You all missed a great opportunity. A wonderful speaker and lecturer presented his work to over 100 people with all seats filled and standing room only last night at the meeting room of the Waco Genealogy Library ( Target Shopping Center). Baylor Book Store only had 8 copies of his books. The 4 cases were not going to arrive until today.
Yes, we need to have Chris Tomlinson here for a talk and book signing. The books are 30.00 from Baylor Bookstore. My online price at Barnes and Nobles is 19.99, ebook price is 12.99. The talk was about how Chris Tomlinson began to realize while growing up in Dallas that his great great grandfather owned people, slaves, reporting about 9 foreign countries and ethnic wars as a journalist including South Africa and Rwanda and his eventual return to Tomlinson HIll and finding the African American Tomlinson family.

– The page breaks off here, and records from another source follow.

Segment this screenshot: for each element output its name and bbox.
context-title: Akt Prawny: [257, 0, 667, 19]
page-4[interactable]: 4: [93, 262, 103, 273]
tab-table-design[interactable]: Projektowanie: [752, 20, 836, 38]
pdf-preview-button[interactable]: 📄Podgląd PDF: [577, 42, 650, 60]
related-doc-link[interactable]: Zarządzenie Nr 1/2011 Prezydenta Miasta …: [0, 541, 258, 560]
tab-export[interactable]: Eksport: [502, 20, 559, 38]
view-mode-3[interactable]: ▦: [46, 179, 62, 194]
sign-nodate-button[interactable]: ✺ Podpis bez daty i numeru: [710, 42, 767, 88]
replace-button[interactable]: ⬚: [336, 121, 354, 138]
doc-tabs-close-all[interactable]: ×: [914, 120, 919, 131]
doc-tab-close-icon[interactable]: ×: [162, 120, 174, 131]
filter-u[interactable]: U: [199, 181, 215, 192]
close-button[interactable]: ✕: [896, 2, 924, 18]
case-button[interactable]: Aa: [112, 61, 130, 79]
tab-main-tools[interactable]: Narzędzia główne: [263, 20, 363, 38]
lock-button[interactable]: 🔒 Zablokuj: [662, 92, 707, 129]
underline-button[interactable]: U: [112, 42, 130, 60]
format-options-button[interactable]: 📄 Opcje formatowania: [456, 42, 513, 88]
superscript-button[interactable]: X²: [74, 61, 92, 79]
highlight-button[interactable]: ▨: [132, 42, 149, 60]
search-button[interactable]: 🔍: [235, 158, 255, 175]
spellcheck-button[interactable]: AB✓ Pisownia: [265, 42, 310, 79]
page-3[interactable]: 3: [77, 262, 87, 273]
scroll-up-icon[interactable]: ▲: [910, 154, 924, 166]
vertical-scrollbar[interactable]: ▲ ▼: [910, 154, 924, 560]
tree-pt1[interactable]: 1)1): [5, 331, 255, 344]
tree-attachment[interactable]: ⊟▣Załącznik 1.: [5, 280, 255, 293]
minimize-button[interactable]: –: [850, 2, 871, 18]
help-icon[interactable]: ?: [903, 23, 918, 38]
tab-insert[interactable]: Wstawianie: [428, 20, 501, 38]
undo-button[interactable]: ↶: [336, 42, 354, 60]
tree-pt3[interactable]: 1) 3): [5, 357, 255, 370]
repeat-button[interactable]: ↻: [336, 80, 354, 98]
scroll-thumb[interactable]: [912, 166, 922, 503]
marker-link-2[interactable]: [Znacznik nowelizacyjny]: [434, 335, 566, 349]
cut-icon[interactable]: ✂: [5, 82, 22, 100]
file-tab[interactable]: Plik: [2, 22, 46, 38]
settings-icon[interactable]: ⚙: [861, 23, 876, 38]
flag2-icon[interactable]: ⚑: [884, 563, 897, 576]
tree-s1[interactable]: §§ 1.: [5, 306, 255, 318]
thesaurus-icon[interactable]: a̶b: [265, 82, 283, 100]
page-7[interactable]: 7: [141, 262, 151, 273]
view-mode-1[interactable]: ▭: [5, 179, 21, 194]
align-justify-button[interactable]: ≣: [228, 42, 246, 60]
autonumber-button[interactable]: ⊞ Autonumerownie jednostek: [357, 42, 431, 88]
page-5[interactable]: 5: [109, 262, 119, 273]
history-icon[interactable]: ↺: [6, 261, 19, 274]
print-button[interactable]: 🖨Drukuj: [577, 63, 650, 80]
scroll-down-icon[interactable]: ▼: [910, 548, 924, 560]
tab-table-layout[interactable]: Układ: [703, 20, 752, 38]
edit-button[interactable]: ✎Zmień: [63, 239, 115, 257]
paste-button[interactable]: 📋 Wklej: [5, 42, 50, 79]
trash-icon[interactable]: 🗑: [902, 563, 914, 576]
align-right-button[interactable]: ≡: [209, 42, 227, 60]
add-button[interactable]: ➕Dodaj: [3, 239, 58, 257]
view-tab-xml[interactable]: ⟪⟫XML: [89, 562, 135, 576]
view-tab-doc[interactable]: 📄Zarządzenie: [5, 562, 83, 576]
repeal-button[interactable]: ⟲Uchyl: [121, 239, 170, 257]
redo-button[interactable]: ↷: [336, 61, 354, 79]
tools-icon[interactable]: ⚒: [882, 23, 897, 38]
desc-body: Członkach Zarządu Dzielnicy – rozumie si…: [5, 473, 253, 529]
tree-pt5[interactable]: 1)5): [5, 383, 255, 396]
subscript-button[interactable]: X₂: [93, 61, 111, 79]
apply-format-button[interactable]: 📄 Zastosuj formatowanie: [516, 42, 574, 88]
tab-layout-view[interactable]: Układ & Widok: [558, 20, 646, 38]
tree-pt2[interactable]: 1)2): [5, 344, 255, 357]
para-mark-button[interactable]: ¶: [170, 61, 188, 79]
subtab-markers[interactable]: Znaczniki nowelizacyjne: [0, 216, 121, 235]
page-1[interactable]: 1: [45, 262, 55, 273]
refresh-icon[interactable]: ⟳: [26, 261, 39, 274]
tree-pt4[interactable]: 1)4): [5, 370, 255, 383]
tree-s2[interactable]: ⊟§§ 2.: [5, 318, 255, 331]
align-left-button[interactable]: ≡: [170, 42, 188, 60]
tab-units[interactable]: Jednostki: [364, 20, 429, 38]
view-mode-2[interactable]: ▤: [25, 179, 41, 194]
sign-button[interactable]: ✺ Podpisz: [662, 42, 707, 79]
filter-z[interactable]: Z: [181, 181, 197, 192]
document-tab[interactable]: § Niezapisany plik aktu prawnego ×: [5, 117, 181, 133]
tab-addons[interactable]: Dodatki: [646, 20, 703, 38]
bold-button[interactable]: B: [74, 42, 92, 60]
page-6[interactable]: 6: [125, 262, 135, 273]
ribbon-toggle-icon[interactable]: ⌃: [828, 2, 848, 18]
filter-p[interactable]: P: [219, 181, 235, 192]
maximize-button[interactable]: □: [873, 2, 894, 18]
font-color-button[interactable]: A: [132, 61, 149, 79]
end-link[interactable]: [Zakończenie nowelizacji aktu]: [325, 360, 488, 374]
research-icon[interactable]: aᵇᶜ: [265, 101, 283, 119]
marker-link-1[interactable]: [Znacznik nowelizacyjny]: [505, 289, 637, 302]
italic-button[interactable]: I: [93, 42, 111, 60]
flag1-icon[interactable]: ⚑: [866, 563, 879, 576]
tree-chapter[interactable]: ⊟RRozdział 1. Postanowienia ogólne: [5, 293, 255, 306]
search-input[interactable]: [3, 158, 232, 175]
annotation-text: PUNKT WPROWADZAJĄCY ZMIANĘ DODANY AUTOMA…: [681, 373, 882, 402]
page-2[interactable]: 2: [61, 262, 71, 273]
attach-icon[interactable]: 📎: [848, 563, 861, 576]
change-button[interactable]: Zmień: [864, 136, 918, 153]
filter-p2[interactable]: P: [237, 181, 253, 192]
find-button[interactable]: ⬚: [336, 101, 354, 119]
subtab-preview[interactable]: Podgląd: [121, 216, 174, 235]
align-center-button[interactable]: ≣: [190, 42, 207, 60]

I am not sure how many people will buy 30.00 books, but his talk is needed here. His talk is about acknowledging the past in a conscious way and moving forward as a community of people. He realizes he is not popular to some in Marlin, but is willing to come and present his work. He has several more book ideas percolating from his Falls County research. It is really not about book sales, he makes 2.00 a book. His dream is to have the hardback published in a soft cover and be part of a student history reading requirement at the University level.
This needs to be an event beyond a book signing on a weekday afternoon at the Marlin Library if you remember to drop by. His talk needs community exposure across all ethnic backgrounds.
Dates, Suggestions, feedback, input requested:
Possible venues: Saturday morning coffee/brunch at the Allen House. Regular evening meeting at Fellowship Hall, Methodist Church. Larger venues at the High School, Booker T Washington Alumni Center, or an African American Church.
He is already booked for Saturday, November 1 for Baylor Homecoming at the Baylor Bookstore prior to Football game.
And, he did not talk just about Marlin. He read over 100 years of microfilm at the Waco library and praised editor Kennedy for printing the truth about the whole county when it was not the popular thing to do.
And, yes, we need to work with Marlin Library to fix the problem of not being able to print from microfilm. He had to go to Waco Library for that capability because we have the papers, but no way to copy them. So he and his assistant spent hundreds of hours in Waco instead of hundreds of hours in Marlin. His conclusion of the Marlin Democrat was that their subscribers, our ancestors, were very smart people, and required a world view of our local paper.
This is a project we need to get behind and sponsor as an in depth analysis of one man's history of early Falls County and its evolution.